Kubernetes (also known as K8s), the container orchestration tool originally developed by Google, has fast become the platform of choice for deploying containerised applications in public clouds and private clouds.
For the DevOps teams, K8s provides a common platform for deploying their applications across the different cloud environments, abstracting the intricacies of the underlying cloud infrastructure, and allowing them to focus on their tasks. For organisations, this translates into flexibility to deploy the applications in the cloud that best meets the needs of customers, while optimising costs at the same time.
This flexibility to deploy applications in any cloud, however, creates the challenge of making them accessible to end users in a reliable and consistent manner. For example, as an application is moved from a private to public cloud (such as AWS or Azure), how do you ensure the same level of accessibility, performance, reliability and security, as in the private cloud?
For making applications accessible to the end users, Kubernetes supports the following options:
NodePort: In this, a port is allocated on each node (known as NodePort) and the end users can access the application at the node’s IP address and port value. With this option, you have to manually configure a load balancer to distribute traffic among the nodes.
LoadBalancer: Like NodePort, this option allocates a port on each node and additionally connects to an external load balancer. This option requires integration with the underlying cloud provider infrastructure and hence, is typically used with public cloud providers that have such an integration. This tight integration, however, makes moving an application from one cloud provider to another difficult and error prone.
Ingress Controller: K8s defines an Ingress Controller that can be used to route HTTP and HTTPS traffic to applications running inside the cluster. An Ingress Controller, however, does not do away with the requirement of an external load balancer. As in the case of the load balancer, each public cloud provider has its own Ingress Controller that works in conjunction with its own load balancer.
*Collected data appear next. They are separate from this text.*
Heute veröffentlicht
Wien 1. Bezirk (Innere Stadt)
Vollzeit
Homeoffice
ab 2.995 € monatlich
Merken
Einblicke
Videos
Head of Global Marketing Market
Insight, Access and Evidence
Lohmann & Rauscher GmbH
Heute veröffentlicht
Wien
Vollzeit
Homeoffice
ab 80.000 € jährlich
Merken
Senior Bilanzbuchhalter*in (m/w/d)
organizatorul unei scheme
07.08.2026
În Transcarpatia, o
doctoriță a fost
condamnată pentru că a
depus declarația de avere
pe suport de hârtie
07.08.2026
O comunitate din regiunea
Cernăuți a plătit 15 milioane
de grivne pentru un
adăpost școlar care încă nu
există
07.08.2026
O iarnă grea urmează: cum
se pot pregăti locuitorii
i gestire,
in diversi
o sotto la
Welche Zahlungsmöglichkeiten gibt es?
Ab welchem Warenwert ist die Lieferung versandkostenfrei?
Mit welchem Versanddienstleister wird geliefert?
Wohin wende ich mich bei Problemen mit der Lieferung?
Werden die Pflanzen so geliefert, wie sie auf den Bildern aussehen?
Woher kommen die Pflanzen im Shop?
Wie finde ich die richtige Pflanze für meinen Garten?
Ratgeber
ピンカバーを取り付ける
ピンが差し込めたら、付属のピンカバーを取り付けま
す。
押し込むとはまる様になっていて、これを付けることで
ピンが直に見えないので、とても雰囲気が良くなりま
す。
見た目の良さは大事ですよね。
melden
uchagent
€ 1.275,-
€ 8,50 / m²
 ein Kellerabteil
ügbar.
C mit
For example, Azure’s AKS Application Gateway Ingress Controller is an Ingress Controller that works in conjunction with the Azure Application Gateway. This again makes the access solution specific to a cloud deployment.
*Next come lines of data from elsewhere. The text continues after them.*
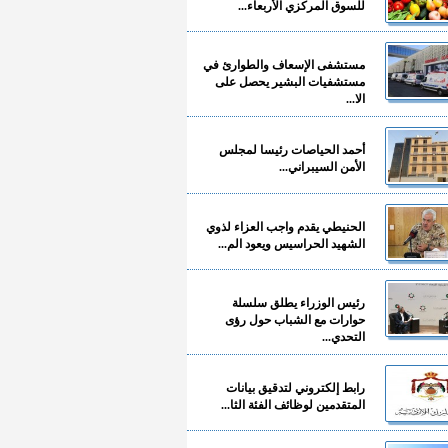
للسوق المركزي الأربعاء...
مستشفى الإسعاف والطوارئ في
مستشفيات البشير يحصل على
الا...
أحمد الحياصات رئيسا لمجلس
الأمن السيبراني...
الحنيطي يقدم واجب العزاء لذوي
الشهيد الحراسيس ويعود الم...
رئيس الوزراء يطلق سلسلة
حوارات مع الشباب حول رؤى
التحدي...
رابط إلكتروني لتدقيق بيانات
المتقدمين لوظائف الفئة الثا...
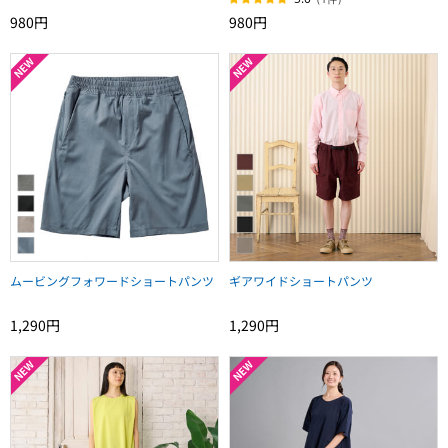
980円
980円
ムービングフォワードショートパンツ
ギアワイドショートパンツ
1,290円
1,290円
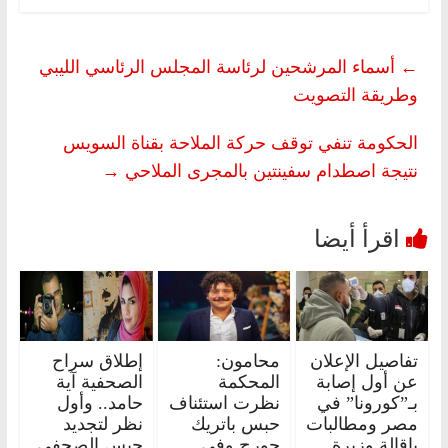
←
أسماء المرشحين لرئاسة المجلس الرئاسي الليبي
وطريقة التصويت
الحكومة تنفي توقف حركة الملاحة بقناة السويس
نتيجة اصطدام سفينتين بالمجرى الملاحي
→
تفاصيل الإعلان
محامون:
إطلاق سراح
عن أول إصابة
المحكمة
الصحفية آية
بـ”كورونا” في
نظرت استئناف
حامد.. وأول
مصر ومطالبات
حبس باتريك
نظر لتجديد
بإقالة وزيرة
جورج وفي
حبس الصحفي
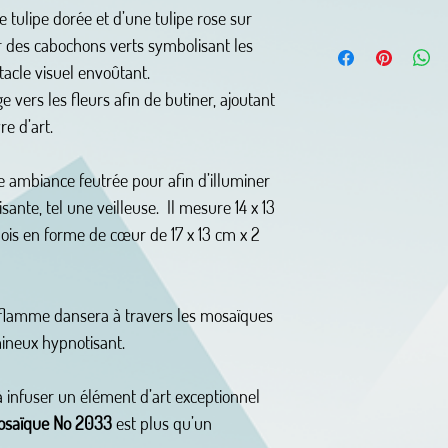
e tulipe dorée et d’une tulipe rose sur
r des cabochons verts symbolisant les
ctacle visuel envoûtant.
ge vers les fleurs afin de butiner, ajoutant
e d’art.
ne ambiance feutrée pour afin d’illuminer
ante, tel une veilleuse. Il mesure 14 x 13
bois en forme de cœur de 17 x 13 cm x 2
 flamme dansera à travers les mosaïques
mineux hypnotisant.
à infuser un élément d’art exceptionnel
osaïque No 2033
est plus qu’un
Clearly, none of the above options provide a truly cloud-agnostic solution. Also, while using a cloud provider’s custom load balancing or Ingress Controller solution may be quick and easy in the short term, overall, it increases the management complexity and inhibits automation as you now have to deal with multiple different solutions.
A desired solution would have the following key attributes:
Cloud-agnostic: The solution should work in both public and private clouds. This means it should be available in different form factors (such as virtual, physical and container), so that it can be deployed in a form that is optimal for that environment.
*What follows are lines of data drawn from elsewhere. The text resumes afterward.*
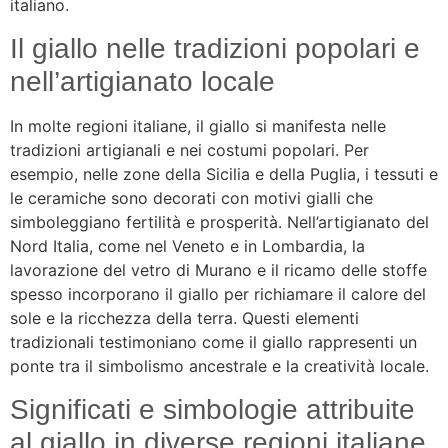
italiano.
Il giallo nelle tradizioni popolari e
nell’artigianato locale
In molte regioni italiane, il giallo si manifesta nelle
tradizioni artigianali e nei costumi popolari. Per
esempio, nelle zone della Sicilia e della Puglia, i tessuti e
le ceramiche sono decorati con motivi gialli che
simboleggiano fertilità e prosperità. Nell’artigianato del
Nord Italia, come nel Veneto e in Lombardia, la
lavorazione del vetro di Murano e il ricamo delle stoffe
spesso incorporano il giallo per richiamare il calore del
sole e la ricchezza della terra. Questi elementi
tradizionali testimoniano come il giallo rappresenti un
ponte tra il simbolismo ancestrale e la creatività locale.
Significati e simbologie attribuite
al giallo in diverse regioni italiane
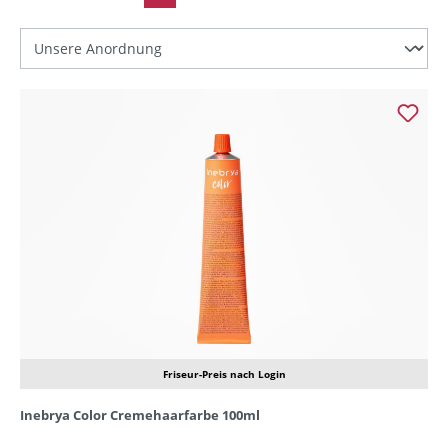
Friseur-Preis nach Login
Inebrya Color Cremehaarfarbe 100ml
Dynamic configuration of load balancer: The solution should be able to dynamically configure the load balancer to route traffic to the Pods running inside the Kubernetes cluster as the Pods are created and scaled up/down.
Support automation tools: The solution should support automation tools for integration into existing DevOps processes such as CI/CD pipelines.
Centralised visibility and analytics: The solution should provide centralised visibility and analytics. This would enable proactive troubleshooting, fast root-cause analysis, leading to a higher application uptime.